## PROBLEM STATEMENT
The records below are to be restated word for word; their pictures are not.

## DATA TO PROCESS
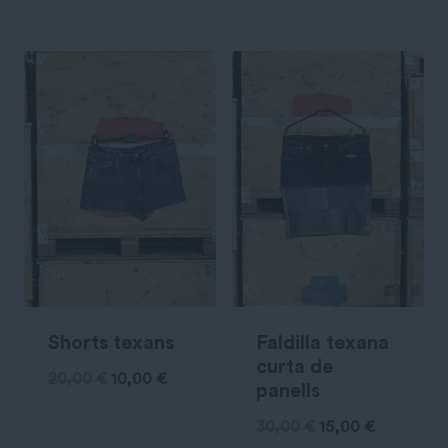
Shorts texans
Faldilla texana
curta de
20,00
€
10,00
€
panells
30,00
€
15,00
€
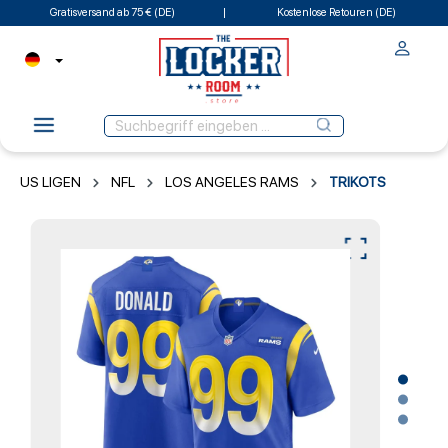
Gratisversand ab 75 € (DE)
Kostenlose Retouren (DE)
US LIGEN
NFL
LOS ANGELES RAMS
TRIKOTS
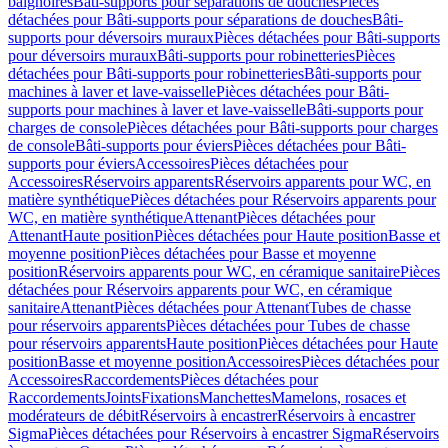
baignoires
Bâti-supports pour séparations de douches
Pièces
détachées pour Bâti-supports pour séparations de douches
Bâti-
supports pour déversoirs muraux
Pièces détachées pour Bâti-supports
pour déversoirs muraux
Bâti-supports pour robinetteries
Pièces
détachées pour Bâti-supports pour robinetteries
Bâti-supports pour
machines à laver et lave-vaisselle
Pièces détachées pour Bâti-
supports pour machines à laver et lave-vaisselle
Bâti-supports pour
charges de console
Pièces détachées pour Bâti-supports pour charges
de console
Bâti-supports pour éviers
Pièces détachées pour Bâti-
supports pour éviers
Accessoires
Pièces détachées pour
Accessoires
Réservoirs apparents
Réservoirs apparents pour WC, en
matière synthétique
Pièces détachées pour Réservoirs apparents pour
WC, en matière synthétique
Attenant
Pièces détachées pour
Attenant
Haute position
Pièces détachées pour Haute position
Basse et
moyenne position
Pièces détachées pour Basse et moyenne
position
Réservoirs apparents pour WC, en céramique sanitaire
Pièces
détachées pour Réservoirs apparents pour WC, en céramique
sanitaire
Attenant
Pièces détachées pour Attenant
Tubes de chasse
pour réservoirs apparents
Pièces détachées pour Tubes de chasse
pour réservoirs apparents
Haute position
Pièces détachées pour Haute
position
Basse et moyenne position
Accessoires
Pièces détachées pour
Accessoires
Raccordements
Pièces détachées pour
Raccordements
Joints
Fixations
Manchettes
Mamelons, rosaces et
modérateurs de débit
Réservoirs à encastrer
Réservoirs à encastrer
Sigma
Pièces détachées pour Réservoirs à encastrer Sigma
Réservoirs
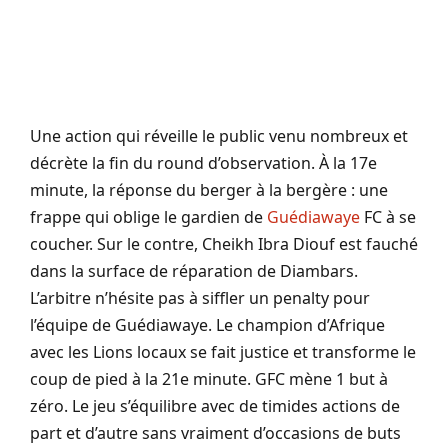
Une action qui réveille le public venu nombreux et
décrète la fin du round d’observation. À la 17e
minute, la réponse du berger à la bergère : une
frappe qui oblige le gardien de
Guédiawaye
FC à se
coucher. Sur le contre, Cheikh Ibra Diouf est fauché
dans la surface de réparation de Diambars.
L’arbitre n’hésite pas à siffler un penalty pour
l’équipe de Guédiawaye. Le champion d’Afrique
avec les Lions locaux se fait justice et transforme le
coup de pied à la 21e minute. GFC mène 1 but à
zéro. Le jeu s’équilibre avec de timides actions de
part et d’autre sans vraiment d’occasions de buts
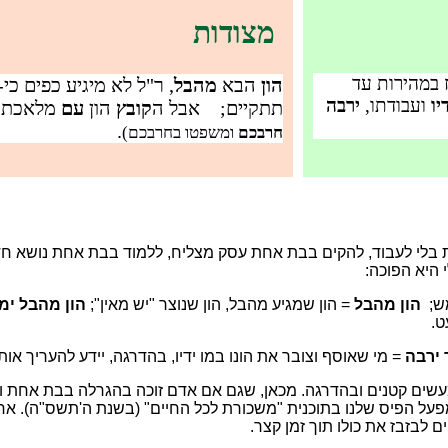
מצודות
 במהירות עד
הון
הבא
מהבל
, ר"ל לא מיגיע כפים כי
יו
ועבודתו,
ירבה
תתקיים; אבל ה
קובץ
הון
עם
מלאכת 
.
חרבכם
ומשפטו בחרבכם)
בלי לעבוד, להקים בבת אחת עסק מצליח, ללמוד בבת אחת נושא חדש
היא הפוכה:
מש;
הון מהבל
= הון שמגיע מהבל, הון שנוצר "יש מאין";
הון מהבל ימ
ט.
 ירבה
= מי שאוסף וצובר את הונו במו ידיו, בהדרגה, יידע להעריך אותו
במעשים קטנים ובהדרגה. מכאן, שגם אם אדם זוכה בהגרלה בבת אחת ו
פעל הפיס שלנו בתוכנית "משכורת לכל החיים" (בשנת ה'תשס"ה). אח
 לבזבז את כולו תוך זמן קצר.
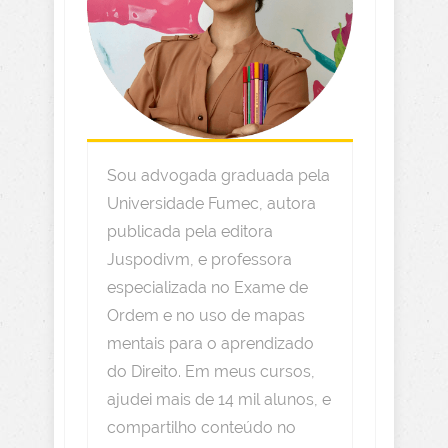
Sou advogada graduada pela
Universidade Fumec, autora
publicada pela editora
Juspodivm, e professora
especializada no Exame de
Ordem e no uso de mapas
mentais para o aprendizado
do Direito. Em meus cursos,
ajudei mais de 14 mil alunos, e
compartilho conteúdo no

## RESULT
Shorts texans
Faldilla texana
curta de
20,00
€
10,00
€
panells
30,00
€
15,00
€
Gratisversand ab 75 € (DE)
Kostenlose Retouren (DE)
US LIGEN
NFL
LOS ANGELES RAMS
TRIKOTS
baignoires
Bâti-supports pour séparations de douches
Pièces
détachées pour Bâti-supports pour séparations de douches
Bâti-
supports pour déversoirs muraux
Pièces détachées pour Bâti-supports
pour déversoirs muraux
Bâti-supports pour robinetteries
Pièces
détachées pour Bâti-supports pour robinetteries
Bâti-supports pour
machines à laver et lave-vaisselle
Pièces détachées pour Bâti-
supports pour machines à laver et lave-vaisselle
Bâti-supports pour
charges de console
Pièces détachées pour Bâti-supports pour charges
de console
Bâti-supports pour éviers
Pièces détachées pour Bâti-
supports pour éviers
Accessoires
Pièces détachées pour
Accessoires
Réservoirs apparents
Réservoirs apparents pour WC, en
matière synthétique
Pièces détachées pour Réservoirs apparents pour
WC, en matière synthétique
Attenant
Pièces détachées pour
Attenant
Haute position
Pièces détachées pour Haute position
Basse et
moyenne position
Pièces détachées pour Basse et moyenne
position
Réservoirs apparents pour WC, en céramique sanitaire
Pièces
détachées pour Réservoirs apparents pour WC, en céramique
sanitaire
Attenant
Pièces détachées pour Attenant
Tubes de chasse
pour réservoirs apparents
Pièces détachées pour Tubes de chasse
pour réservoirs apparents
Haute position
Pièces détachées pour Haute
position
Basse et moyenne position
Accessoires
Pièces détachées pour
Accessoires
Raccordements
Pièces détachées pour
Raccordements
Joints
Fixations
Manchettes
Mamelons, rosaces et
modérateurs de débit
Réservoirs à encastrer
Réservoirs à encastrer
Sigma
Pièces détachées pour Réservoirs à encastrer Sigma
Réservoirs
Une action qui réveille le public venu nombreux et
décrète la fin du round d’observation. À la 17e
minute, la réponse du berger à la bergère : une
frappe qui oblige le gardien de
Guédiawaye
FC à se
coucher. Sur le contre, Cheikh Ibra Diouf est fauché
dans la surface de réparation de Diambars.
L’arbitre n’hésite pas à siffler un penalty pour
l’équipe de Guédiawaye. Le champion d’Afrique
avec les Lions locaux se fait justice et transforme le
coup de pied à la 21e minute. GFC mène 1 but à
zéro. Le jeu s’équilibre avec de timides actions de
part et d’autre sans vraiment d’occasions de buts
מצודות
 במהירות עד
הון
הבא
מהבל
, ר"ל לא מיגיע כפים כי
יו
ועבודתו,
ירבה
תתקיים; אבל ה
קובץ
הון
עם
מלאכת 
.
חרבכם
ומשפטו בחרבכם)
בלי לעבוד, להקים בבת אחת עסק מצליח, ללמוד בבת אחת נושא חדש
היא הפוכה:
מש;
הון מהבל
= הון שמגיע מהבל, הון שנוצר "יש מאין";
הון מהבל ימ
ט.
 ירבה
= מי שאוסף וצובר את הונו במו ידיו, בהדרגה, יידע להעריך אותו
במעשים קטנים ובהדרגה. מכאן, שגם אם אדם זוכה בהגרלה בבת אחת ו
פעל הפיס שלנו בתוכנית "משכורת לכל החיים" (בשנת ה'תשס"ה). אח
 לבזבז את כולו תוך זמן קצר.
Sou advogada graduada pela
Universidade Fumec, autora
publicada pela editora
Juspodivm, e professora
especializada no Exame de
Ordem e no uso de mapas
mentais para o aprendizado
do Direito. Em meus cursos,
ajudei mais de 14 mil alunos, e
compartilho conteúdo no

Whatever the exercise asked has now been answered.